Hello, this is machine learning part of Catloris application made by Capstone Team C242-PS149 ✨
- Introduction
- ML Team
- What We Do?
- What We Use?
- Repositories
- Image Classification Model
- Recommendation System
- Machine Learning Model
| Name | Bangkit ID | Contacts |
|---|---|---|
| Rizqi Hasanuddin | M479B4KY3948 | Github & Linkedin |
| Mohammad Iqbal Maulana | M562B4KY2570 | Github & Linkedin |
| Zalfa Nazhifah Huwaida | M006B4KX4602 | Github & Linkedin |
We are developing a food classification & recommendation model that suggests suitable food options to users.
| Packages |
|---|
| Tensorflow |
| Keras |
| Scikit-Learn |
| Pandas |
| Numpy |
| Matplotlib |
| Learning Paths | Link |
|---|---|
| Organization | Github |
| Machine Learning | Github |
| Machine Learning API | Github |
The model is designed for classifying food pictures into 15 categories to calculate their nutritional values. It uses a Sequential Model approach with TensorFlow and Keras API, leveraging MobileNetV2 for transfer learning.
-
Base Model: MobileNetV2
- Transfer learning with pre-trained weights from
ImageNet. - Fine-tuning enabled for some layers.
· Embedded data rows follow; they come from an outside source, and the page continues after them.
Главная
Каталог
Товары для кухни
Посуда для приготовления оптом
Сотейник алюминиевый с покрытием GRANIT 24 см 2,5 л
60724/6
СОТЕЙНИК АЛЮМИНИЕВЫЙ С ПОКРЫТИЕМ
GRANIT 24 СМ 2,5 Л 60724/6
- The first 100 layers are frozen to preserve pre-trained features.
- Transfer learning with pre-trained weights from
-
Custom Layers
- Global Average Pooling: Extracts key features from the MobileNetV2 output.
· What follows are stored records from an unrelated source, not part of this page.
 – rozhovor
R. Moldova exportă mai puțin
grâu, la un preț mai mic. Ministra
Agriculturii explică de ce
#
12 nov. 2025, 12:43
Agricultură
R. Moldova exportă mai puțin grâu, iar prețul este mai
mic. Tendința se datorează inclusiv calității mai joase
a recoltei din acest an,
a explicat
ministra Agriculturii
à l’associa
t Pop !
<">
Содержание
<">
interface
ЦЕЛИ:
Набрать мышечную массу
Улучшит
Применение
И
- Flattening: Prepares the data for dense layers.
- Dense Layers with L2 Regularization:
- A 1024-unit dense layer with ReLU activation and a Dropout rate of 0.3.
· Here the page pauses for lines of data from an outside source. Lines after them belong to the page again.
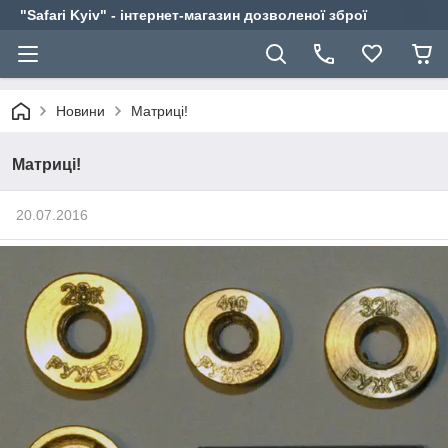
"Safari Kyiv" - інтернет-магазин дозволеної зброї
Новини
Матриці!
Матриці!
20.07.2016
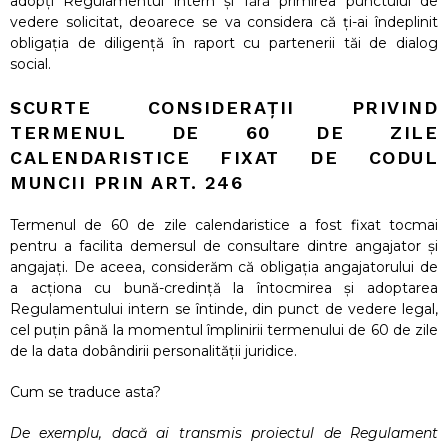
adopți Regulamentul intern și fără primirea punctului de
vedere solicitat, deoarece se va considera că ți-ai îndeplinit
obligația de diligență în raport cu partenerii tăi de dialog
social.
SCURTE CONSIDERAȚII PRIVIND
TERMENUL DE 60 DE ZILE
CALENDARISTICE FIXAT DE CODUL
MUNCII PRIN ART. 246
Termenul de 60 de zile calendaristice a fost fixat tocmai
pentru a facilita demersul de consultare dintre angajator și
angajați. De aceea, considerăm că obligația angajatorului de
a acționa cu bună-credință la întocmirea și adoptarea
Regulamentului intern se întinde, din punct de vedere legal,
cel puțin până la momentul împlinirii termenului de 60 de zile
de la data dobândirii personalității juridice.
Cum se traduce asta?
De exemplu, dacă ai transmis proiectul de Regulament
- A 512-unit dense layer with ReLU activation and a Dropout rate of 0.3.
- Output Layer: A dense layer with softmax activation for classification into 15 categories.
- Optimizer: Adam
- Learning rate:
0.0001.
- Learning rate:
- Loss Function: Categorical Cross-Entropy.
- Evaluation Metric: Accuracy.
For the second model we use KNN for product based recommendation. The recommendation is based on the Body Mass Index, age, fat level.